Few-shot learning explores how to adapt the AI model to a few labeled data samples. Learning from limited labeled data is crucial since there may not be as many opportunities for user-assisted labeling. Consider keyword spotting, where the task is to identify when a keyword is spoken, such as “Hey Snapdragon,” using always-on machine learning. A typical keyword-spotting model may not be sensitive to users’ accents and have poor performance for outliers. By using our methods to locally adapt the model to a few examples of the user saying, “Hey Snapdragon,” we’ve seen personalization improvements across the board but particularly for outliers, with up to 30% outlier detection rate gain.
Continuous learning is learning that continues after enrollment with the benefit that the AI model improves and adjusts over time. Continuous learning is also often unsupervised learning, which means the data is unlabeled since it is not practical for users to do enrollments or label data repeatedly. On the positive side, there are often plentiful samples of unlabeled data. To address the training challenge of unlabeled data, our research method assigns pseudo labels to the training data through the verification process. To address the challenge of overfitting and forgetting a useful capability of the model when the number of collected data is small, we exploit regularization loss that maintains some metrics from a pre-trained model.
Federated learning provides the best of both worlds from on-device training and cloud training. It maintains the privacy benefit and scale of on-device learning by keeping the data local, while also getting the benefit of learning from diverse data across many users by having the cloud aggregate many different locally-trained models. Raw data is never sent to the cloud, and model updates can be shared in ways that still preserve privacy.
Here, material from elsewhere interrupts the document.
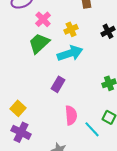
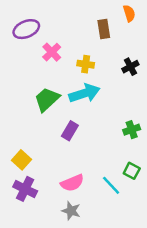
yellow cross: (71, 29) -> (86, 64), turned 32
green trapezoid: (39, 43) -> (47, 99), moved
pink semicircle: (71, 115) -> (72, 183), moved, turned 72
Of course, the device must be capable of on-device learning for federated learning to work, and there are also many other system challenges for producing a good, federated model. Our research is largely focused on solving these challenges. Consider user verification, where a person is authenticated through biometrics. Deep learning is a powerful tool for user verification but typically requires large amounts of very personal data across a diverse set of users. Federated learning enables the training of such models while keeping all this personal data private. In fact, our user verification models trained with our federated learning methods are able to achieve competitive performance compared to state-of-the-art techniques, which do not preserve privacy. And our research is not all theory. We have developed a federated learning framework for research and application development on mobile, and we will be demonstrating this user verification use case at upcoming conferences. We want to make federated learning available at scale and address deployment challenges.
Low-complexity on-device learning is key to making all three of the learning techniques I described above possible. Backpropagation, which is the technique used during training of AI models, is computationally demanding and challenging to do on most power and thermal-constrained devices.
We’re investigating several approaches to efficiently adapt the AI model on a device, such as quantized training, efficient models for backpropagation, and adaptation based on inference results.